Being highly sensitive in a world that is chock full of sensory stimulation can lead you to feel weird, isolated, different, wrong, or just plain wimpy.
The way you perceive the world is also deep, amazing, intense, thoughtful, filled with wonder, and unique. Always remember that.
You're in the minority if you're highly sensitive, but that doesn't mean living a lower quality life—it just means learning what works for you and how to be the best version of yourself.
Imagine a situation where your friends are excited to go to a loud restaurant with live music after a day of group activities and lots of talking. You might feel unfriendly or anti-social if you say you'd rather go home and read a book than go out to eat.
And that makes you different, but still a good person. Your needs are just as valid as everyone else's, even if they go against the norm.
It may be hard to understand that the need for solitude and quiet has nothing to do with loyalty, sociability, or friendship.
What's it all about then?
Here are some facts about being a Highly Sensitive Person from the guru of HSPs, Dr Elaine Aron. She's spent her career furthering our understanding of Sensory-Processing Sensitivity, the scientific term for HSPism.
I highly recommend her book, The Highly Sensitive Person: How to Thrive When the World Overwhelms You, from which these facts come.
1. Everyone, HSP or not, feels best when their nervous system is neither too bored nor too aroused. Too little arousal and you can feel dull and ineffective. Too much arousal of the nervous system and you become distressed, clumsy, and confused.
With extreme arousal you can’t think clearly and feel out of control. The best amount of arousal falls somewhere in the middle and this “optimal level of arousal” is one of the most solid findings in psychology.
2. People differ considerably in how much their nervous system is aroused in the same situation, under the same stimulation. What is moderately arousing for most people is highly arousing for HSPs. What is highly arousing for the majority of the population causes an HSP to become frazzled or even to shut down.
3. The difference in neurological response is largely inherited and it is very real and normal. And innate. If you're an HSP you were born this way, like 15-20% of the population.
4. Being highly sensitive is innate and biologists have found high sensitivity in over 100 species. This trait reflects a certain type of survival strategy—being observant before acting—which can be extremely beneficial in the wild and other many other settings.
5. HSPs notice levels of stimulation that go unobserved by others. Sounds, sights, physical sensations are all taken in and processed more deeply.
It's not that the hearing or sight is more acute. The difference seems to lie somewhere in the brain, in a more careful processing of information.
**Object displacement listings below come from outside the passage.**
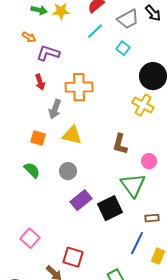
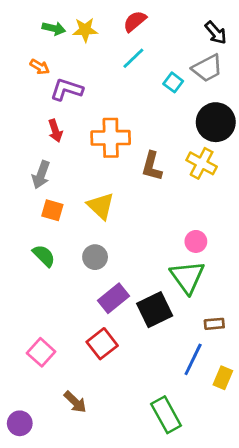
gray trapezoid: (128, 19) -> (207, 68), moved
gray arrow: (55, 109) -> (41, 175), moved
yellow triangle: (72, 135) -> (101, 206), turned 30
brown L-shape: (120, 144) -> (152, 166), moved
pink circle: (149, 161) -> (196, 241), moved
red square: (73, 257) -> (102, 344), moved, turned 35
You reflect more on everything, and you sort things into finer distinctions—HSPs sort into 10 sizes what others sort into three.
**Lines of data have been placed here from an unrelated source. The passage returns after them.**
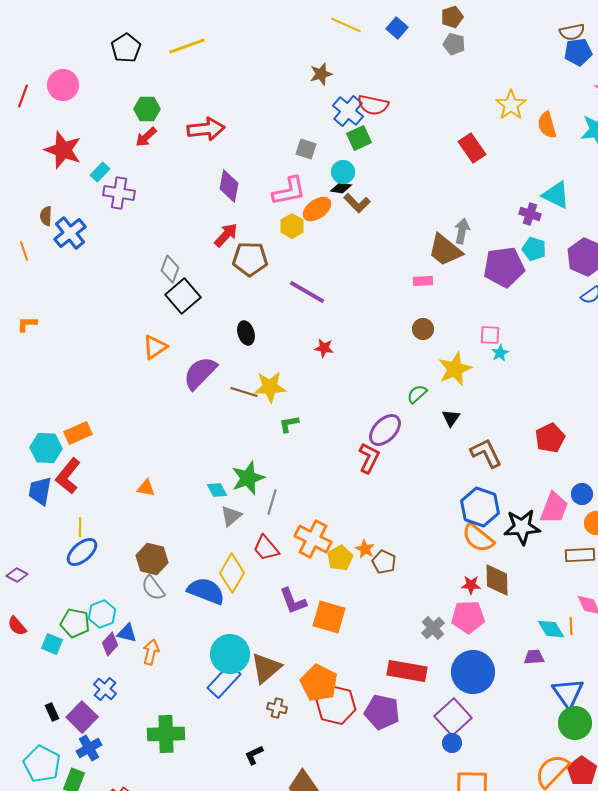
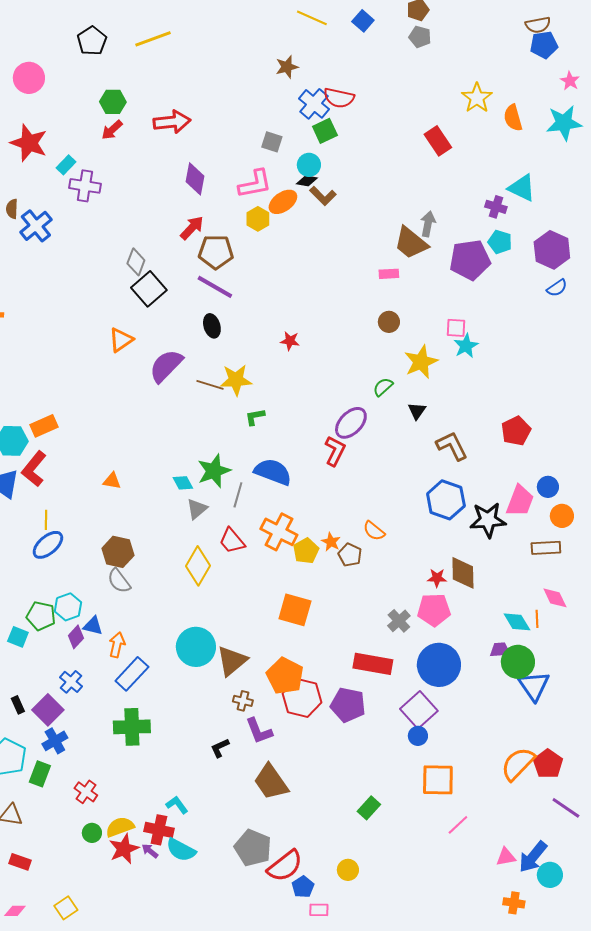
purple line: (307, 292) -> (215, 287), moved
cyan star: (500, 353) -> (466, 346), size x1.4
orange semicircle: (478, 538) -> (374, 531), moved, size x0.7
blue semicircle: (206, 591) -> (273, 472), moved
purple L-shape: (293, 601) -> (259, 731), moved
blue rectangle: (224, 681) -> (132, 674), moved
green circle: (575, 723) -> (518, 662), moved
6. HSPs are also more easily overwhelmed. If you notice everything, you're naturally going to be overstimulated when things are too intense, complex, chaotic, or novel for an extended time.
It's important to realize that dealing with high sensitivity isn't about "getting over it", "growing a thicker skin", or "not being so selfish".
But you can learn to use that difference as a strength—even a superpower—with skills and a shift in how you view things.